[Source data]

· · · · · · ·

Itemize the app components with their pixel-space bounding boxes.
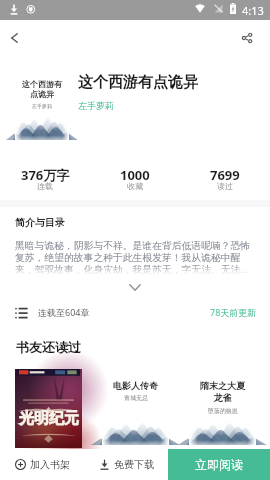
button[interactable]: Back <box>1 25 27 51</box>
staticText: 7699 <box>210 166 240 184</box>
staticText: 青城无忌 <box>124 394 148 402</box>
button[interactable]: 电影人传奇 <box>102 369 169 448</box>
button[interactable]: Share <box>234 25 260 51</box>
staticText: 左手萝莉 <box>78 100 114 111</box>
staticText: 免费下载 <box>114 458 154 471</box>
button[interactable]: 加入书架 <box>0 449 84 480</box>
staticText: 1000 <box>120 166 150 184</box>
staticText: 这个西游有点诡异 <box>78 73 198 92</box>
button[interactable]: 光明纪元 <box>15 369 82 448</box>
staticText: 这个西游有 点诡异 <box>22 79 62 100</box>
staticText: 加入书架 <box>30 458 70 471</box>
staticText: 收藏 <box>127 181 143 191</box>
staticText: 立即阅读 <box>195 457 243 472</box>
staticText: 4:13 <box>242 3 264 18</box>
button[interactable]: 隋末之大夏 龙雀 <box>189 369 256 448</box>
button[interactable]: 连载至604章 <box>0 300 270 324</box>
staticText: 光明纪元 <box>19 409 79 428</box>
staticText: 读过 <box>217 181 233 191</box>
staticText: 78天前更新 <box>210 306 257 318</box>
button[interactable]: Expand description <box>123 278 147 296</box>
staticText: 左手萝莉 <box>32 103 52 109</box>
staticText: 黑暗与诡秘，阴影与不祥。是谁在背后低语呢喃？恐怖复苏，绝望的故事之种于此生根发芽… <box>15 240 258 276</box>
staticText: 简介与目录 <box>15 216 65 229</box>
button[interactable]: 立即阅读 <box>168 449 270 480</box>
staticText: 电影人传奇 <box>113 380 158 391</box>
button[interactable]: 免费下载 <box>84 449 168 480</box>
staticText: 隋末之大夏 龙雀 <box>200 380 245 404</box>
staticText: 书友还读过 <box>16 339 81 355</box>
staticText: 堕落的狼崽 <box>208 407 238 415</box>
staticText: 376万字 <box>21 166 70 184</box>
staticText: 连载至604章 <box>38 306 90 318</box>
staticText: 连载 <box>37 181 53 191</box>
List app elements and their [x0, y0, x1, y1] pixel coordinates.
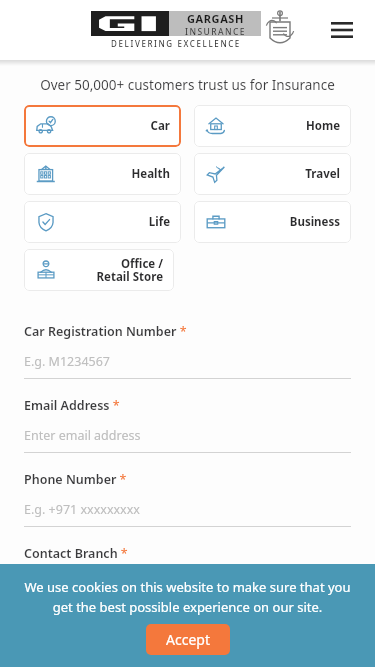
- staticText: DELIVERING EXCELLENCE: [91, 38, 261, 49]
- button[interactable]: Email Address *: [24, 397, 351, 453]
- staticText: Car: [150, 118, 170, 134]
- staticText: Life: [148, 214, 170, 230]
- staticText: We use cookies on this website to make s…: [14, 578, 361, 616]
- staticText: Car Registration Number *: [24, 323, 187, 340]
- staticText: Enter email address: [24, 427, 141, 444]
- button[interactable]: Life: [24, 201, 181, 243]
- staticText: INSURANCE: [185, 26, 246, 36]
- staticText: Travel: [305, 166, 340, 182]
- staticText: Contact Branch *: [24, 545, 128, 562]
- button[interactable]: Open menu: [325, 13, 359, 47]
- staticText: GARGASH: [187, 11, 245, 26]
- staticText: Office / Retail Store: [96, 256, 163, 285]
- staticText: Health: [131, 166, 170, 182]
- staticText: E.g. +971 xxxxxxxxx: [24, 501, 140, 518]
- staticText: Phone Number *: [24, 471, 127, 488]
- staticText: Over 50,000+ customers trust us for Insu…: [0, 76, 375, 94]
- button[interactable]: Phone Number *: [24, 471, 351, 527]
- button[interactable]: Expand branch list: [323, 578, 351, 606]
- button[interactable]: Home: [194, 105, 351, 147]
- button[interactable]: Travel: [194, 153, 351, 195]
- button[interactable]: Car Registration Number *: [24, 323, 351, 379]
- button[interactable]: Office / Retail Store: [24, 249, 174, 291]
- staticText: Business: [289, 214, 340, 230]
- staticText: E.g. M1234567: [24, 353, 110, 370]
- button[interactable]: Car: [24, 105, 181, 147]
- button[interactable]: Accept: [146, 624, 230, 655]
- button[interactable]: Expand branch list: [24, 572, 351, 612]
- staticText: Home: [305, 118, 340, 134]
- button[interactable]: Health: [24, 153, 181, 195]
- staticText: Email Address *: [24, 397, 120, 414]
- staticText: Accept: [166, 630, 210, 649]
- button[interactable]: Business: [194, 201, 351, 243]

· · · · · · ·

## WHAT THE TASK REQUIRES
Scan the entries for the word "Registration". Report each line that has it.

## EXERCISE ANSWER
- staticText: Car Registration Number *: [24, 323, 187, 340]
- button[interactable]: Car Registration Number *: [24, 323, 351, 379]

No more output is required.